Yalla is old, yalla bye is new, maybe two decades or so. It's idiomatic, not just a sum of the two ideas. Many of today's grandmothers were in their 40s when yalla bye spread, so they may use it.


----------



## Zeevdovtarnegolet

Would any subsections of society avoid using these words? Or are they pretty much ubiquitous?


----------



## Egmont

I'd say they're pretty ubiquitous. If there's any segment of society that doesn't use them, it would have to be people who for some reason weren't in military service.
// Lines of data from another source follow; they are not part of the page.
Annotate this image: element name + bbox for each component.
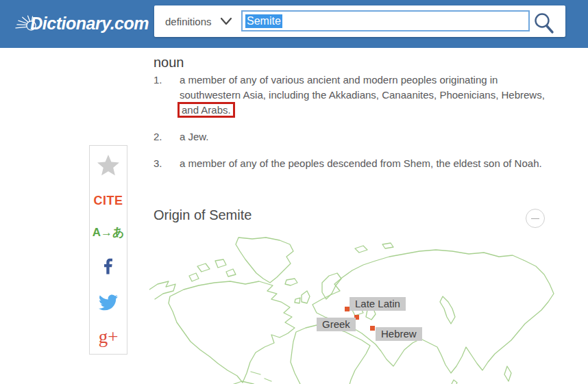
map-label-late-latin[interactable]: Late Latin <box>350 297 406 311</box>
facebook-share-button[interactable] <box>99 248 117 285</box>
logo-text: Dictionary.com <box>30 14 149 34</box>
definition-number: 1. <box>154 73 180 118</box>
dictionary-page: Dictionary.com definitions Semite noun 1… <box>0 0 588 384</box>
definition-text: a Jew. <box>180 129 209 144</box>
google-plus-icon: g+ <box>99 327 119 348</box>
map-label-greek[interactable]: Greek <box>317 318 356 331</box>
collapse-section-button[interactable] <box>526 209 545 228</box>
definition-item-2: 2. a Jew. <box>154 129 546 144</box>
cite-button[interactable]: CITE <box>93 185 123 217</box>
twitter-share-button[interactable] <box>99 285 118 320</box>
origin-section-title: Origin of Semite <box>154 207 252 223</box>
late-latin-marker <box>345 307 350 311</box>
definition-text: a member of any of various ancient and m… <box>180 73 546 118</box>
search-input-selected-text: Semite <box>245 14 282 28</box>
definition-text-part: a member of any of various ancient and m… <box>180 74 545 101</box>
map-label-hebrew[interactable]: Hebrew <box>376 327 422 341</box>
search-icon[interactable] <box>532 12 556 35</box>
definition-item-1: 1. a member of any of various ancient an… <box>154 73 546 118</box>
favorite-star-button[interactable] <box>96 146 121 185</box>
dictionary-logo[interactable]: Dictionary.com <box>15 5 149 41</box>
google-plus-share-button[interactable]: g+ <box>99 320 119 354</box>
chevron-down-icon <box>221 17 232 25</box>
definition-list: 1. a member of any of various ancient an… <box>154 73 546 183</box>
definition-number: 3. <box>154 156 180 171</box>
dropdown-selected-label: definitions <box>165 16 212 27</box>
twitter-icon <box>99 294 118 311</box>
star-icon <box>96 154 121 177</box>
definition-text: a member of any of the peoples descended… <box>180 156 542 171</box>
definitions-dropdown[interactable]: definitions <box>154 5 241 37</box>
origin-world-map: Late Latin Greek Hebrew <box>149 236 561 384</box>
hebrew-marker <box>370 326 375 331</box>
definition-number: 2. <box>154 129 180 144</box>
site-header: Dictionary.com definitions Semite <box>0 0 588 48</box>
facebook-icon <box>99 257 117 275</box>
share-sidebar: CITE A→あ g+ <box>89 145 127 355</box>
definition-item-3: 3. a member of any of the peoples descen… <box>154 156 546 171</box>
search-input[interactable]: Semite <box>241 10 530 31</box>
translate-button[interactable]: A→あ <box>93 216 125 248</box>
translate-icon: A→あ <box>93 225 125 240</box>
red-annotation-box: and Arabs. <box>177 102 235 118</box>
cite-label: CITE <box>93 194 123 208</box>
part-of-speech-heading: noun <box>154 55 184 71</box>
search-panel: definitions Semite <box>154 5 565 37</box>
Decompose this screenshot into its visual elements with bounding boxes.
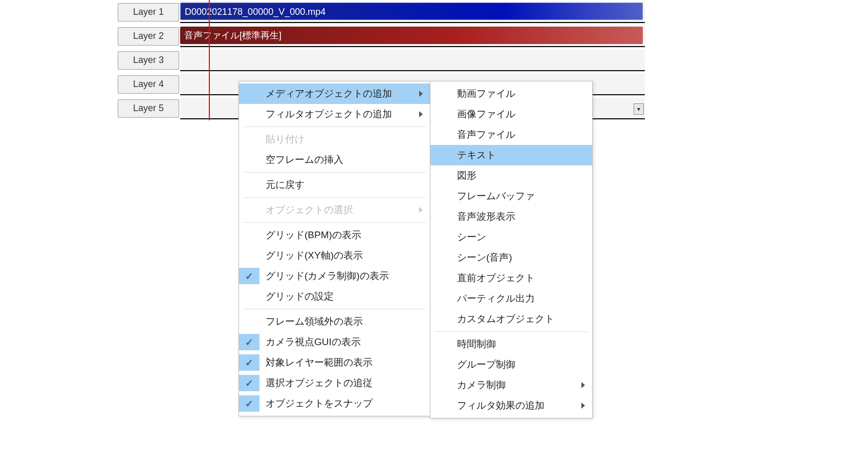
context-menu-item-12[interactable]: ✓グリッド(カメラ制御)の表示 — [239, 266, 430, 286]
submenu-item-label: カメラ制御 — [457, 378, 506, 392]
context-menu-item-label: フレーム領域外の表示 — [266, 315, 363, 328]
context-menu-item-label: グリッド(BPM)の表示 — [266, 228, 361, 242]
context-menu: メディアオブジェクトの追加フィルタオブジェクトの追加貼り付け空フレームの挿入元に… — [238, 81, 430, 416]
context-menu-item-3: 貼り付け — [239, 129, 430, 150]
submenu-item-label: 音声ファイル — [457, 128, 515, 141]
context-menu-item-6[interactable]: 元に戻す — [239, 175, 430, 195]
submenu-item-2[interactable]: 音声ファイル — [430, 124, 592, 145]
submenu-item-label: シーン(音声) — [457, 251, 512, 264]
check-icon: ✓ — [239, 375, 259, 391]
layer-row-3: Layer 3 — [118, 48, 645, 72]
submenu-item-label: テキスト — [457, 149, 496, 162]
submenu-arrow-icon — [419, 207, 423, 213]
context-menu-item-label: カメラ視点GUIの表示 — [266, 335, 361, 349]
submenu-separator — [435, 331, 588, 332]
context-menu-separator — [243, 222, 426, 223]
submenu-item-16[interactable]: フィルタ効果の追加 — [430, 395, 592, 416]
video-clip[interactable]: D0002021178_00000_V_000.mp4 — [180, 3, 643, 20]
submenu-item-label: 動画ファイル — [457, 87, 515, 100]
context-menu-item-19[interactable]: ✓オブジェクトをスナップ — [239, 393, 430, 414]
submenu-item-11[interactable]: カスタムオブジェクト — [430, 309, 592, 329]
layer-row-2: Layer 2 音声ファイル[標準再生] — [118, 24, 645, 48]
audio-clip[interactable]: 音声ファイル[標準再生] — [180, 27, 643, 44]
submenu-item-4[interactable]: 図形 — [430, 165, 592, 186]
media-object-submenu: 動画ファイル画像ファイル音声ファイルテキスト図形フレームバッファ音声波形表示シー… — [430, 81, 593, 418]
submenu-item-14[interactable]: グループ制御 — [430, 354, 592, 375]
check-icon: ✓ — [239, 354, 259, 371]
context-menu-item-0[interactable]: メディアオブジェクトの追加 — [239, 83, 430, 104]
context-menu-item-15[interactable]: フレーム領域外の表示 — [239, 311, 430, 332]
context-menu-item-4[interactable]: 空フレームの挿入 — [239, 150, 430, 170]
submenu-item-9[interactable]: 直前オブジェクト — [430, 268, 592, 288]
submenu-item-label: フレームバッファ — [457, 189, 535, 203]
submenu-item-label: 図形 — [457, 169, 476, 182]
layer-label-2[interactable]: Layer 2 — [118, 27, 179, 46]
track-2[interactable]: 音声ファイル[標準再生] — [180, 26, 645, 47]
layer-label-1[interactable]: Layer 1 — [118, 3, 179, 22]
context-menu-item-11[interactable]: グリッド(XY軸)の表示 — [239, 245, 430, 266]
scroll-down-button[interactable]: ▾ — [634, 103, 644, 115]
context-menu-item-16[interactable]: ✓カメラ視点GUIの表示 — [239, 332, 430, 352]
submenu-item-label: 画像ファイル — [457, 108, 515, 121]
check-icon: ✓ — [239, 268, 259, 284]
playhead-line[interactable] — [209, 0, 210, 120]
context-menu-item-label: グリッドの設定 — [266, 290, 334, 303]
submenu-arrow-icon — [581, 382, 585, 388]
context-menu-item-label: グリッド(XY軸)の表示 — [266, 249, 363, 262]
check-icon: ✓ — [239, 334, 259, 350]
submenu-item-label: グループ制御 — [457, 358, 515, 371]
track-1[interactable]: D0002021178_00000_V_000.mp4 — [180, 2, 645, 23]
submenu-item-8[interactable]: シーン(音声) — [430, 247, 592, 268]
submenu-item-label: 時間制御 — [457, 337, 496, 351]
submenu-arrow-icon — [419, 91, 423, 97]
submenu-item-label: 直前オブジェクト — [457, 271, 535, 285]
layer-row-1: Layer 1 D0002021178_00000_V_000.mp4 — [118, 0, 645, 24]
context-menu-item-10[interactable]: グリッド(BPM)の表示 — [239, 225, 430, 245]
context-menu-separator — [243, 197, 426, 198]
submenu-item-1[interactable]: 画像ファイル — [430, 104, 592, 124]
context-menu-item-label: 貼り付け — [266, 133, 305, 146]
context-menu-item-label: オブジェクトの選択 — [266, 203, 353, 217]
layer-label-4[interactable]: Layer 4 — [118, 75, 179, 94]
context-menu-item-8: オブジェクトの選択 — [239, 200, 430, 220]
submenu-item-13[interactable]: 時間制御 — [430, 334, 592, 354]
context-menu-separator — [243, 309, 426, 309]
submenu-item-label: シーン — [457, 230, 486, 244]
submenu-item-3[interactable]: テキスト — [430, 145, 592, 165]
context-menu-item-18[interactable]: ✓選択オブジェクトの追従 — [239, 373, 430, 393]
submenu-arrow-icon — [419, 111, 423, 117]
submenu-arrow-icon — [581, 403, 585, 409]
submenu-item-label: 音声波形表示 — [457, 210, 515, 223]
chevron-down-icon: ▾ — [637, 105, 640, 113]
context-menu-separator — [243, 126, 426, 127]
check-icon: ✓ — [239, 395, 259, 412]
submenu-item-7[interactable]: シーン — [430, 227, 592, 247]
context-menu-item-label: グリッド(カメラ制御)の表示 — [266, 269, 389, 283]
context-menu-item-17[interactable]: ✓対象レイヤー範囲の表示 — [239, 352, 430, 373]
submenu-item-6[interactable]: 音声波形表示 — [430, 206, 592, 227]
context-menu-item-label: メディアオブジェクトの追加 — [266, 87, 392, 100]
context-menu-item-label: 空フレームの挿入 — [266, 153, 343, 166]
layer-label-5[interactable]: Layer 5 — [118, 99, 179, 118]
context-menu-item-1[interactable]: フィルタオブジェクトの追加 — [239, 104, 430, 124]
context-menu-item-13[interactable]: グリッドの設定 — [239, 286, 430, 307]
submenu-item-label: カスタムオブジェクト — [457, 312, 554, 326]
submenu-item-10[interactable]: パーティクル出力 — [430, 288, 592, 309]
context-menu-item-label: 選択オブジェクトの追従 — [266, 376, 373, 390]
context-menu-item-label: オブジェクトをスナップ — [266, 397, 373, 410]
submenu-item-label: パーティクル出力 — [457, 292, 535, 305]
submenu-item-5[interactable]: フレームバッファ — [430, 186, 592, 206]
submenu-item-label: フィルタ効果の追加 — [457, 399, 545, 412]
context-menu-item-label: 元に戻す — [266, 178, 305, 192]
context-menu-item-label: フィルタオブジェクトの追加 — [266, 108, 392, 121]
context-menu-separator — [243, 172, 426, 173]
layer-label-3[interactable]: Layer 3 — [118, 51, 179, 70]
submenu-item-15[interactable]: カメラ制御 — [430, 375, 592, 395]
track-3[interactable] — [180, 50, 645, 71]
submenu-item-0[interactable]: 動画ファイル — [430, 83, 592, 104]
context-menu-item-label: 対象レイヤー範囲の表示 — [266, 356, 373, 369]
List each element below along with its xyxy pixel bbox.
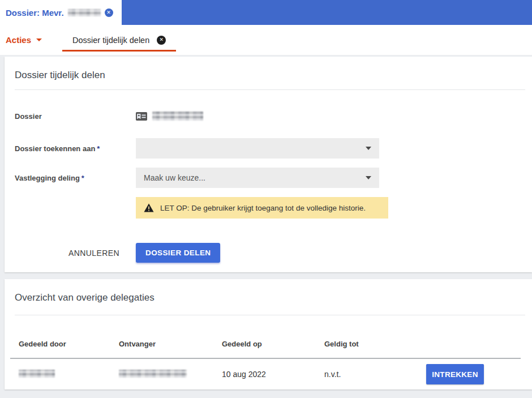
cell-shared-on: 10 aug 2022 — [222, 370, 324, 379]
dossier-field-row: Dossier — [15, 108, 532, 125]
actions-menu-label: Acties — [6, 35, 31, 45]
revoke-button[interactable]: INTREKKEN — [426, 364, 484, 384]
warning-text: LET OP: De gebruiker krijgt toegang tot … — [160, 204, 366, 212]
receiver-redacted — [119, 370, 187, 378]
cancel-button[interactable]: ANNULEREN — [68, 249, 119, 258]
chevron-down-icon — [366, 147, 371, 150]
warning-row: LET OP: De gebruiker krijgt toegang tot … — [15, 197, 532, 219]
header-blue-bar — [122, 0, 532, 25]
recording-select-placeholder: Maak uw keuze... — [144, 173, 205, 182]
panel-title-divider — [15, 315, 525, 315]
dossier-window-tab[interactable]: Dossier: Mevr. ✕ — [0, 0, 122, 25]
cell-shared-by — [19, 370, 119, 379]
delegations-panel-title: Overzicht van overige delegaties — [5, 279, 532, 305]
cancel-area: ANNULEREN — [15, 249, 136, 258]
form-actions-row: ANNULEREN DOSSIER DELEN — [15, 243, 532, 272]
dossier-field-label: Dossier — [15, 112, 136, 121]
assign-select[interactable] — [136, 138, 379, 159]
close-tab-icon[interactable]: ✕ — [157, 36, 166, 45]
panel-title-divider — [15, 89, 525, 90]
dossier-tab-title: Dossier: Mevr. — [6, 8, 64, 18]
col-header-shared-by: Gedeeld door — [19, 340, 119, 348]
dossier-field-value — [136, 112, 203, 121]
recording-label-text: Vastlegging deling — [15, 174, 80, 182]
recording-field-label: Vastlegging deling* — [15, 174, 136, 182]
col-header-shared-on: Gedeeld op — [222, 340, 324, 348]
warning-triangle-icon — [144, 203, 154, 212]
required-asterisk: * — [97, 144, 100, 153]
share-dossier-button[interactable]: DOSSIER DELEN — [136, 243, 220, 263]
window-tab-bar: Dossier: Mevr. ✕ — [0, 0, 532, 25]
caret-down-icon — [36, 38, 42, 41]
assign-field-label: Dossier toekennen aan* — [15, 144, 136, 153]
close-dossier-tab-icon[interactable]: ✕ — [105, 8, 113, 17]
assign-field-row: Dossier toekennen aan* — [15, 138, 532, 159]
col-header-receiver: Ontvanger — [119, 340, 222, 348]
delegations-panel: Overzicht van overige delegaties Gedeeld… — [5, 279, 532, 390]
tab-dossier-tijdelijk-delen[interactable]: Dossier tijdelijk delen ✕ — [62, 25, 176, 55]
required-asterisk: * — [81, 174, 84, 182]
recording-select[interactable]: Maak uw keuze... — [136, 168, 379, 188]
cell-valid-until: n.v.t. — [324, 370, 426, 379]
col-header-valid-until: Geldig tot — [324, 340, 426, 348]
col-header-actions — [426, 340, 532, 348]
share-dossier-panel: Dossier tijdelijk delen Dossier — [5, 57, 532, 272]
share-panel-title: Dossier tijdelijk delen — [5, 57, 532, 83]
contact-card-icon — [136, 112, 147, 121]
dossier-value-redacted — [152, 112, 203, 121]
assign-label-text: Dossier toekennen aan — [15, 144, 95, 153]
cell-receiver — [119, 370, 222, 379]
tab-label: Dossier tijdelijk delen — [72, 36, 149, 45]
delegations-table-header: Gedeeld door Ontvanger Gedeeld op Geldig… — [5, 340, 532, 348]
app-window: Dossier: Mevr. ✕ Acties Dossier tijdelij… — [0, 0, 532, 398]
tab-bar: Acties Dossier tijdelijk delen ✕ — [0, 25, 532, 55]
shared-by-redacted — [19, 370, 55, 378]
actions-menu-button[interactable]: Acties — [0, 25, 50, 55]
delegation-table-row: 10 aug 2022 n.v.t. INTREKKEN — [5, 359, 532, 390]
chevron-down-icon — [366, 176, 371, 179]
dossier-tab-name-redacted — [68, 9, 101, 16]
recording-field-row: Vastlegging deling* Maak uw keuze... — [15, 168, 532, 188]
cell-action: INTREKKEN — [426, 364, 532, 384]
share-form: Dossier Dossier toek — [5, 108, 532, 272]
warning-banner: LET OP: De gebruiker krijgt toegang tot … — [136, 197, 388, 219]
page-body: Dossier tijdelijk delen Dossier — [0, 55, 532, 390]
By the way, the translation "Onward!" fits just about all of its meanings. It can be addressed to others or used about oneself.


----------



## ks20495

> If there's any segment of society that doesn't use them, it would have to be people who for some reason weren't in military service.



There definitely is military slang. But, words like יאללה and אחלה are not part of it. There are tons of native Hebrew speakers who didn't serve in the army (בר רפאלי and אייל גולן, just to name to) who most certainly use them. They're words that are ubiquitous enough that they are heard in practically every home.


----------



## Egmont

ks20495 said:


> There definitely is military slang. But, words like יאללה and אחלה are not part of it. There are tons of native Hebrew speakers who didn't serve in the army (בר רפאלי and אייל גולן, just to name to) who most certainly use them. They're words that are ubiquitous enough that they are heard in practically every home.


I didn't mean that it's specifically military slang (it's not, I used it much earlier than age 18) or that the army is the only place to learn it. All I meant was that, if you didn't hear it anywhere else, you'd at least hear it there, so that if there's anyone who doesn't know it, they weren't there.

Sorry for any confusion.


----------



## OsehAlyah

origumi said:


> By yalla you usually urge or encourage someone to do something. But it also expresses the intention to move onward


From this description it almost sounds like one of the meanings for "Nu".


----------



## Omerik

Egmont said:


> I didn't mean that it's specifically military slang (it's not, I used it much earlier than age 18) or that the army is the only place to learn it. All I meant was that, if you didn't hear it anywhere else, you'd at least hear it there, so that if there's anyone who doesn't know it, they weren't there.
> 
> Sorry for any confusion.


You'd hear it anywhere else as well... If you go to work or study somewhere, you'll hear it just the same way that you would in the army. I don't see how the army is different here. It is used in sporting events to support a team or an individual, in popular TV shows, and even in songs. People hear it everywhere, including in their homes with their families. It's practically a word in Hebrew, which happens to have an Arabic origin.


----------